Task prompt ->
Write out the listing below character for character, though without its pictures.

________________________________________

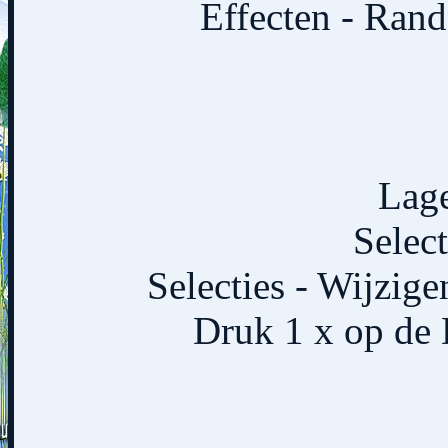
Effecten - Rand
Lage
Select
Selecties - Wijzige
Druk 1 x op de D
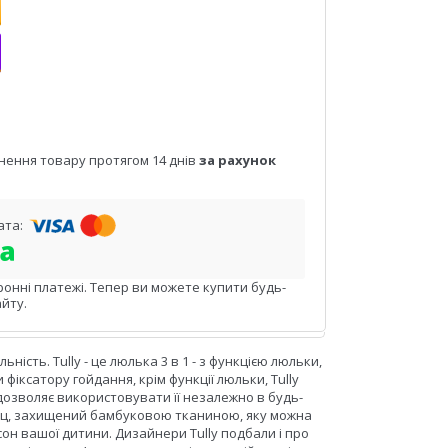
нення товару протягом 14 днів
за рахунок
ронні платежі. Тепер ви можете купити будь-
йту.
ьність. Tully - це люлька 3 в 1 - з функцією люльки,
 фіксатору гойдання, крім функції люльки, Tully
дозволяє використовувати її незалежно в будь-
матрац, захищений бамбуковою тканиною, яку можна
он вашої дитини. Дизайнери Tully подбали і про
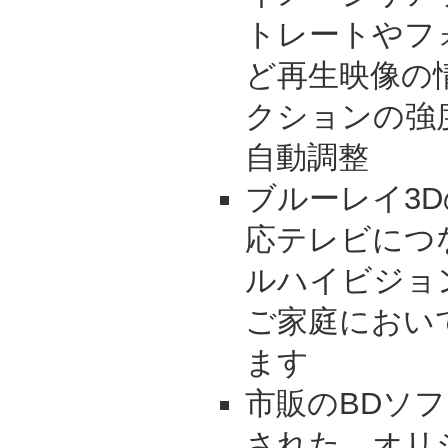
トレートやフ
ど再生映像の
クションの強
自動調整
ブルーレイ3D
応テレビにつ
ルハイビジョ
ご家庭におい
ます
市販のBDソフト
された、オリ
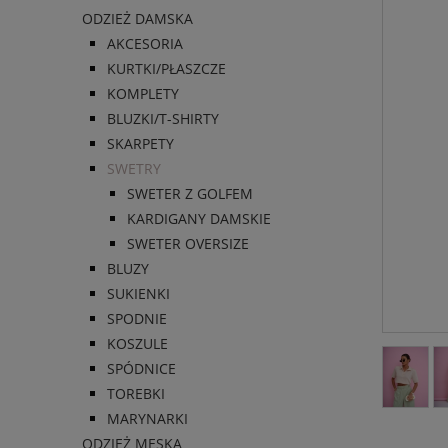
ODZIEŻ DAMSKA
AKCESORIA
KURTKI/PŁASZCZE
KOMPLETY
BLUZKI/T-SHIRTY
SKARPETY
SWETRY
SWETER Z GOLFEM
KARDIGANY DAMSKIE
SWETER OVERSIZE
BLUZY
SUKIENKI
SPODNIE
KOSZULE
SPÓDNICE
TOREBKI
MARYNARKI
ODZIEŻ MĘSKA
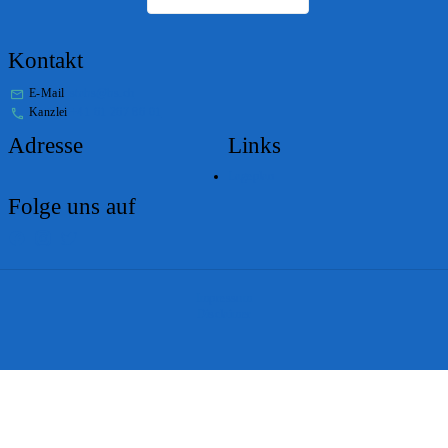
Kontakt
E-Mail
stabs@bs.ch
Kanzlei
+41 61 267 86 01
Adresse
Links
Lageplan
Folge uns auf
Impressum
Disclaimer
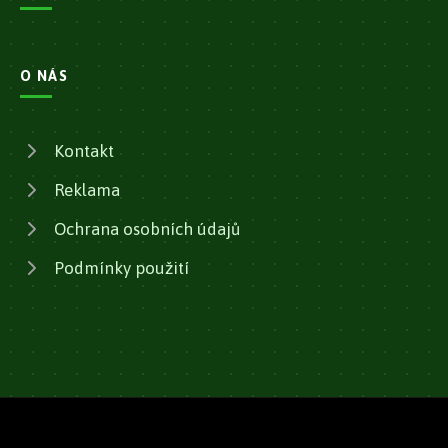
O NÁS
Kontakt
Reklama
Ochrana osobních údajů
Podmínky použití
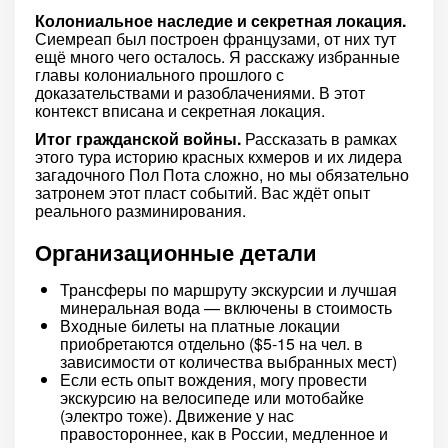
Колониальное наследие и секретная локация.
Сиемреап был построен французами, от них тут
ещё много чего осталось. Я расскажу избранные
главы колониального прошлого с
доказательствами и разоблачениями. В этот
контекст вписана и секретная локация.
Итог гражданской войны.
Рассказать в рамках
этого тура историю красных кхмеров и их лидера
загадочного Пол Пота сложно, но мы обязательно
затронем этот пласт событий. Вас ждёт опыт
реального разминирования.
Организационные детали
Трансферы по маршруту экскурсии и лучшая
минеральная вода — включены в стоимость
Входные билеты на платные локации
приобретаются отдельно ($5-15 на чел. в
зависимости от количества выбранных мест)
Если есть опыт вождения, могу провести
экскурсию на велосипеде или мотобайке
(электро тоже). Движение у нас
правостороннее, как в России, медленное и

________________________________________

Task output ->
Effecten - Rand
Lage
Select
Selecties - Wijzige
Druk 1 x op de D
нення товару протягом 14 днів
за рахунок
ронні платежі. Тепер ви можете купити будь-
йту.
ьність. Tully - це люлька 3 в 1 - з функцією люльки,
 фіксатору гойдання, крім функції люльки, Tully
дозволяє використовувати її незалежно в будь-
матрац, захищений бамбуковою тканиною, яку можна
он вашої дитини. Дизайнери Tully подбали і про
トレートやフ
ど再生映像の
クションの強
自動調整
ブルーレイ3D
応テレビにつ
ルハイビジョ
ご家庭におい
ます
市販のBDソフト
された、オリ
ODZIEŻ DAMSKA
AKCESORIA
KURTKI/PŁASZCZE
KOMPLETY
BLUZKI/T-SHIRTY
SKARPETY
SWETRY
SWETER Z GOLFEM
KARDIGANY DAMSKIE
SWETER OVERSIZE
BLUZY
SUKIENKI
SPODNIE
KOSZULE
SPÓDNICE
TOREBKI
MARYNARKI
ODZIEŻ MĘSKA
Kontakt
E-Mail
stabs@bs.ch
Kanzlei
+41 61 267 86 01
Adresse
Links
Lageplan
Folge uns auf
Impressum
Disclaimer
O NÁS
Kontakt
Reklama
Ochrana osobních údajů
Podmínky použití
Колониальное наследие и секретная локация.
Сиемреап был построен французами, от них тут
ещё много чего осталось. Я расскажу избранные
главы колониального прошлого с
доказательствами и разоблачениями. В этот
контекст вписана и секретная локация.
Итог гражданской войны.
Рассказать в рамках
этого тура историю красных кхмеров и их лидера
загадочного Пол Пота сложно, но мы обязательно
затронем этот пласт событий. Вас ждёт опыт
реального разминирования.
Организационные детали
Трансферы по маршруту экскурсии и лучшая
минеральная вода — включены в стоимость
Входные билеты на платные локации
приобретаются отдельно ($5-15 на чел. в
зависимости от количества выбранных мест)
Если есть опыт вождения, могу провести
экскурсию на велосипеде или мотобайке
(электро тоже). Движение у нас
правостороннее, как в России, медленное и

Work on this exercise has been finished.